Whilst too small for most clock work, the Elgin sapphire burnishers are perfect for watch work, and very appropriate for the smallest pivots in very fine clock mechanisms.
Ray Ashcraft, a retired railroad watch inspector, used burnishers to restore both clock and watch pivots. Fortunately he was not one to just accept the tools handed to him – he spent most of his career trying to make the best burnisher possible. Each time I pick up the burnisher he passed on to me I am reminded of his efforts – not to mention when I open my burnisher drawer and see perhaps 15 other examples that were not quite as good. With a lead-up like this you are probably beginning to think that making a burnisher is quite daunting, and well beyond the capabilities of a novice clock or watch restorer. Hopefully this article will disabuse you of that notion.
Size Matters
Not to long ago I was reading an excellent article on moving pivots when assembling a mechanism (Some Thoughts on Pivot Locator Hooks - Bulletin Article 4/2010, pg 186). The author presented a number of examples of hooks and pushers that can be used to move pivots around when trying to get them to slip into their appropriate holes. I bring this up because I think it is an excellent lead-in for discussing why size matters in things like burnishers.

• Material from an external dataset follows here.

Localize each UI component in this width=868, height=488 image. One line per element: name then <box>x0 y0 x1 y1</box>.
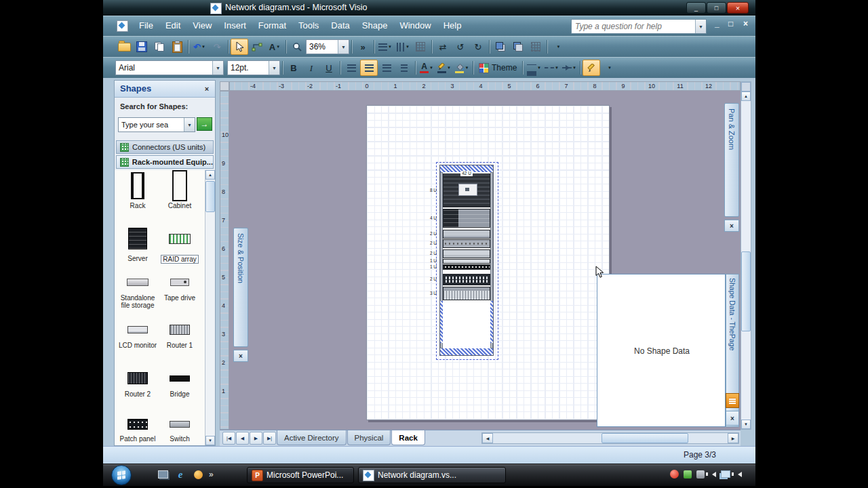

An experienced craftsman can do phenomenal work with tools that only serve to expose a mere mortal’s lack of skill. When dealing with fine pivots in Viennese or perhaps French movements, it doesn’t take much pressure to inadvertently bend, or even remove a pivot. Brings to mind a years-duration mechanism one of my customers tried to reassemble. Whilst he only bent 2 pivots using a pusher like the top one in Figure 3, well, that is still two too many.
At one point, after bending a pivot in a Vienna Regulator, I decided to make a pivot locator that would be a bit more forgiving. It is the second tool from the top in Figure 3.